(Data for this exercise begins)

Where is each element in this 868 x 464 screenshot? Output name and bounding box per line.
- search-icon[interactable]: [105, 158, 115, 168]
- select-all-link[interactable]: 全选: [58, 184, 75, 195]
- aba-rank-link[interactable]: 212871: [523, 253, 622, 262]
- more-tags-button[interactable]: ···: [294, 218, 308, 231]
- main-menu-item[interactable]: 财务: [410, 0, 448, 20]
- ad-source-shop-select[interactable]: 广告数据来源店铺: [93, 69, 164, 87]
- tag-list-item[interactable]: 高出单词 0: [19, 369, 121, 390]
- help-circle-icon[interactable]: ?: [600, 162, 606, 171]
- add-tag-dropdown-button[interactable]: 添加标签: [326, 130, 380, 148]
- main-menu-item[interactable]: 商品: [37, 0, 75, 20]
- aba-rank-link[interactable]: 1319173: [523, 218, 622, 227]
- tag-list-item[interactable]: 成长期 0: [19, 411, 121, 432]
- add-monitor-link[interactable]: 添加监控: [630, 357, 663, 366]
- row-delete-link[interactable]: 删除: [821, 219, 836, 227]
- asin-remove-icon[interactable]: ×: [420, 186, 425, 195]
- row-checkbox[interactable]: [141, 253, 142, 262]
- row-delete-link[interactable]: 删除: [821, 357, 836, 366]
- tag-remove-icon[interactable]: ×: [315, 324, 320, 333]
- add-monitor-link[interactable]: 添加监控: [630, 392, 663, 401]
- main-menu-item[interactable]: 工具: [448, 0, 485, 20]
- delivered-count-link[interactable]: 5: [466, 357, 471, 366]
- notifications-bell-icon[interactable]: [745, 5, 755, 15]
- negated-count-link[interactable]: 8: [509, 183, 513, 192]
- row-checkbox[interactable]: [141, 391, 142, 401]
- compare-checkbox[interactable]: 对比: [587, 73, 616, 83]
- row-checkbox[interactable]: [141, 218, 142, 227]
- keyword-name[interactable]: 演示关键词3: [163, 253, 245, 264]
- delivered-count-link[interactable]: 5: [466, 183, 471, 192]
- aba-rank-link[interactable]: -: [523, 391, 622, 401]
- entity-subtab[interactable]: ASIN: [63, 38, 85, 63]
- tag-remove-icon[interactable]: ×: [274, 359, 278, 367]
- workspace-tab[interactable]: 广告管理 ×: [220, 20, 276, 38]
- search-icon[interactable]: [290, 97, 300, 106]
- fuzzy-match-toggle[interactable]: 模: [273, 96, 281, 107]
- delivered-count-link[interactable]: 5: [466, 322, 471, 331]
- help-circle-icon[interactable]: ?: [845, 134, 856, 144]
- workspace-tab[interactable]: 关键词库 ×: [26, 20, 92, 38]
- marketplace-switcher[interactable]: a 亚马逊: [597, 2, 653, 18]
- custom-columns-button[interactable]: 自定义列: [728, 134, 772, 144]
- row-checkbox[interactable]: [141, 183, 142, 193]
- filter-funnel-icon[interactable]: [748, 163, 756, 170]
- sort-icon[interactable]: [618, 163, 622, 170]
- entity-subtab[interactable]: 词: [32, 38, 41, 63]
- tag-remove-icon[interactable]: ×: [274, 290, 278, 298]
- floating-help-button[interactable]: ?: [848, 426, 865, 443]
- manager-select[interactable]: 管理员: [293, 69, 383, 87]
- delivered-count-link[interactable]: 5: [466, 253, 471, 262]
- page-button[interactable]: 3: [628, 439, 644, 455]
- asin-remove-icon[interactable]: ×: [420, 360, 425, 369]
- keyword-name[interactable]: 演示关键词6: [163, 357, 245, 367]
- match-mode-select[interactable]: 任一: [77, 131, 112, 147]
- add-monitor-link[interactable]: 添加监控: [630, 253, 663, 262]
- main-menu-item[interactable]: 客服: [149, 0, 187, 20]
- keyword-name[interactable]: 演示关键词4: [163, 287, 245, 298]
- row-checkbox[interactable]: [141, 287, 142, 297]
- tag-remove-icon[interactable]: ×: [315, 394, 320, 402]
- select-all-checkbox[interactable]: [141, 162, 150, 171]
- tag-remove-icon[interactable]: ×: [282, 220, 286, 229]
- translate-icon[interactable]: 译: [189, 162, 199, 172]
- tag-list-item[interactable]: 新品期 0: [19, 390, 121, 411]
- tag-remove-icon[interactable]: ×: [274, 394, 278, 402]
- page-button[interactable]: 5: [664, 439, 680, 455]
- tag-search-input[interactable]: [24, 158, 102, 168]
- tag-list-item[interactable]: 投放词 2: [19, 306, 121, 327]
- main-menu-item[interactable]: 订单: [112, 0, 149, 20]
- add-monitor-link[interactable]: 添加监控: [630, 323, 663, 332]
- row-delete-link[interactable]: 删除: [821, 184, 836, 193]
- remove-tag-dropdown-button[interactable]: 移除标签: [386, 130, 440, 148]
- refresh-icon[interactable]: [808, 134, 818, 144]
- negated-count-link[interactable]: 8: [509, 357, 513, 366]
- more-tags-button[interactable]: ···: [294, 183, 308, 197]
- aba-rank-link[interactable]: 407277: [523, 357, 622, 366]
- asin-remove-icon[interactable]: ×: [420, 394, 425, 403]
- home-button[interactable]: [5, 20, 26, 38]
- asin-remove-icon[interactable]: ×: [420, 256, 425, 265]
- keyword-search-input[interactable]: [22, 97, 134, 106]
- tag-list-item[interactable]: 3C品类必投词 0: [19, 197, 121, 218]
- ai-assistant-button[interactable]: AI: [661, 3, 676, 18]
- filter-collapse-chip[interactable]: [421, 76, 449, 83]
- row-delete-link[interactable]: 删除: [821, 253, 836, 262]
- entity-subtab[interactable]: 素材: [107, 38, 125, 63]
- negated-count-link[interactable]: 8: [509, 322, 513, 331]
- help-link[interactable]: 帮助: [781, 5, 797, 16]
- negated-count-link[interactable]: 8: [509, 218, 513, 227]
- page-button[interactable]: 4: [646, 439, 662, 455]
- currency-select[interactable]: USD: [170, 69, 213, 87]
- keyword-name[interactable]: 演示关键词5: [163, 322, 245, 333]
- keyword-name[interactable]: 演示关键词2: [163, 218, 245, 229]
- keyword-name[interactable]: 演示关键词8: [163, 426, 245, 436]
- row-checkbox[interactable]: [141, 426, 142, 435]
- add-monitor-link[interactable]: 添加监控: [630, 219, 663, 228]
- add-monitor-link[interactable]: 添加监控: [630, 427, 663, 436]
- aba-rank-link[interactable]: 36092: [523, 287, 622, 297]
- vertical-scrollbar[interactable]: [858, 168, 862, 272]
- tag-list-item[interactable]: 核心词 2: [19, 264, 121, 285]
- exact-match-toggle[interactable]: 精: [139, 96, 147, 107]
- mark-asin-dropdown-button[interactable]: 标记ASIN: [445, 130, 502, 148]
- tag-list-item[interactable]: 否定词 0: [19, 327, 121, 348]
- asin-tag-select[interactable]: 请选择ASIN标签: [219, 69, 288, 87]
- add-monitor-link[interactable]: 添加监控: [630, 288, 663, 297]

(Data for this exercise ends)

Each entry in the listing is to be output exactly as given.

Where is each element in this 868 x 464 screenshot? Output name and bounding box per line.
- search-icon[interactable]: [105, 158, 115, 168]
- select-all-link[interactable]: 全选: [58, 184, 75, 195]
- aba-rank-link[interactable]: 212871: [523, 253, 622, 262]
- more-tags-button[interactable]: ···: [294, 218, 308, 231]
- main-menu-item[interactable]: 财务: [410, 0, 448, 20]
- ad-source-shop-select[interactable]: 广告数据来源店铺: [93, 69, 164, 87]
- tag-list-item[interactable]: 高出单词 0: [19, 369, 121, 390]
- help-circle-icon[interactable]: ?: [600, 162, 606, 171]
- add-tag-dropdown-button[interactable]: 添加标签: [326, 130, 380, 148]
- main-menu-item[interactable]: 商品: [37, 0, 75, 20]
- aba-rank-link[interactable]: 1319173: [523, 218, 622, 227]
- tag-list-item[interactable]: 成长期 0: [19, 411, 121, 432]
- add-monitor-link[interactable]: 添加监控: [630, 357, 663, 366]
- row-delete-link[interactable]: 删除: [821, 219, 836, 227]
- asin-remove-icon[interactable]: ×: [420, 186, 425, 195]
- row-checkbox[interactable]: [141, 253, 142, 262]
- row-delete-link[interactable]: 删除: [821, 357, 836, 366]
- tag-remove-icon[interactable]: ×: [315, 324, 320, 333]
- add-monitor-link[interactable]: 添加监控: [630, 392, 663, 401]
- main-menu-item[interactable]: 工具: [448, 0, 485, 20]
- delivered-count-link[interactable]: 5: [466, 357, 471, 366]
- notifications-bell-icon[interactable]: [745, 5, 755, 15]
- negated-count-link[interactable]: 8: [509, 183, 513, 192]
- row-checkbox[interactable]: [141, 391, 142, 401]
- compare-checkbox[interactable]: 对比: [587, 73, 616, 83]
- row-checkbox[interactable]: [141, 218, 142, 227]
- keyword-name[interactable]: 演示关键词3: [163, 253, 245, 264]
- delivered-count-link[interactable]: 5: [466, 183, 471, 192]
- aba-rank-link[interactable]: -: [523, 391, 622, 401]
- entity-subtab[interactable]: ASIN: [63, 38, 85, 63]
- tag-remove-icon[interactable]: ×: [274, 359, 278, 367]
- workspace-tab[interactable]: 广告管理 ×: [220, 20, 276, 38]
- search-icon[interactable]: [290, 97, 300, 106]
- fuzzy-match-toggle[interactable]: 模: [273, 96, 281, 107]
- delivered-count-link[interactable]: 5: [466, 322, 471, 331]
- help-circle-icon[interactable]: ?: [845, 134, 856, 144]
- workspace-tab[interactable]: 关键词库 ×: [26, 20, 92, 38]
- marketplace-switcher[interactable]: a 亚马逊: [597, 2, 653, 18]
- custom-columns-button[interactable]: 自定义列: [728, 134, 772, 144]
- row-checkbox[interactable]: [141, 183, 142, 193]
- filter-funnel-icon[interactable]: [748, 163, 756, 170]
- sort-icon[interactable]: [618, 163, 622, 170]
- entity-subtab[interactable]: 词: [32, 38, 41, 63]
- tag-remove-icon[interactable]: ×: [274, 290, 278, 298]
- floating-help-button[interactable]: ?: [848, 426, 865, 443]
- manager-select[interactable]: 管理员: [293, 69, 383, 87]
- delivered-count-link[interactable]: 5: [466, 253, 471, 262]
- page-button[interactable]: 3: [628, 439, 644, 455]
- asin-remove-icon[interactable]: ×: [420, 360, 425, 369]
- keyword-name[interactable]: 演示关键词6: [163, 357, 245, 367]
- match-mode-select[interactable]: 任一: [77, 131, 112, 147]
- add-monitor-link[interactable]: 添加监控: [630, 253, 663, 262]
- main-menu-item[interactable]: 客服: [149, 0, 187, 20]
- keyword-name[interactable]: 演示关键词4: [163, 287, 245, 298]
- row-checkbox[interactable]: [141, 287, 142, 297]
- tag-remove-icon[interactable]: ×: [315, 394, 320, 402]
- select-all-checkbox[interactable]: [141, 162, 150, 171]
- tag-remove-icon[interactable]: ×: [282, 220, 286, 229]
- translate-icon[interactable]: 译: [189, 162, 199, 172]
- tag-list-item[interactable]: 新品期 0: [19, 390, 121, 411]
- tag-remove-icon[interactable]: ×: [274, 394, 278, 402]
- page-button[interactable]: 5: [664, 439, 680, 455]
- tag-search-input[interactable]: [24, 158, 102, 168]
- tag-list-item[interactable]: 投放词 2: [19, 306, 121, 327]
- main-menu-item[interactable]: 订单: [112, 0, 149, 20]
- add-monitor-link[interactable]: 添加监控: [630, 323, 663, 332]
- row-delete-link[interactable]: 删除: [821, 184, 836, 193]
- remove-tag-dropdown-button[interactable]: 移除标签: [386, 130, 440, 148]
- refresh-icon[interactable]: [808, 134, 818, 144]
- negated-count-link[interactable]: 8: [509, 357, 513, 366]
- more-tags-button[interactable]: ···: [294, 183, 308, 197]
- aba-rank-link[interactable]: 407277: [523, 357, 622, 366]
- asin-remove-icon[interactable]: ×: [420, 394, 425, 403]
- home-button[interactable]: [5, 20, 26, 38]
- asin-remove-icon[interactable]: ×: [420, 256, 425, 265]
- keyword-search-input[interactable]: [22, 97, 134, 106]
- tag-list-item[interactable]: 3C品类必投词 0: [19, 197, 121, 218]
- ai-assistant-button[interactable]: AI: [661, 3, 676, 18]
- filter-collapse-chip[interactable]: [421, 76, 449, 83]
- row-delete-link[interactable]: 删除: [821, 253, 836, 262]
- entity-subtab[interactable]: 素材: [107, 38, 125, 63]
- negated-count-link[interactable]: 8: [509, 322, 513, 331]
- help-link[interactable]: 帮助: [781, 5, 797, 16]
- negated-count-link[interactable]: 8: [509, 218, 513, 227]
- page-button[interactable]: 4: [646, 439, 662, 455]
- currency-select[interactable]: USD: [170, 69, 213, 87]
- keyword-name[interactable]: 演示关键词5: [163, 322, 245, 333]
- keyword-name[interactable]: 演示关键词2: [163, 218, 245, 229]
- keyword-name[interactable]: 演示关键词8: [163, 426, 245, 436]
- row-checkbox[interactable]: [141, 426, 142, 435]
- add-monitor-link[interactable]: 添加监控: [630, 219, 663, 228]
- add-monitor-link[interactable]: 添加监控: [630, 427, 663, 436]
- aba-rank-link[interactable]: 36092: [523, 287, 622, 297]
- vertical-scrollbar[interactable]: [858, 168, 862, 272]
- tag-list-item[interactable]: 核心词 2: [19, 264, 121, 285]
- exact-match-toggle[interactable]: 精: [139, 96, 147, 107]
- mark-asin-dropdown-button[interactable]: 标记ASIN: [445, 130, 502, 148]
- tag-list-item[interactable]: 否定词 0: [19, 327, 121, 348]
- asin-tag-select[interactable]: 请选择ASIN标签: [219, 69, 288, 87]
- add-monitor-link[interactable]: 添加监控: [630, 288, 663, 297]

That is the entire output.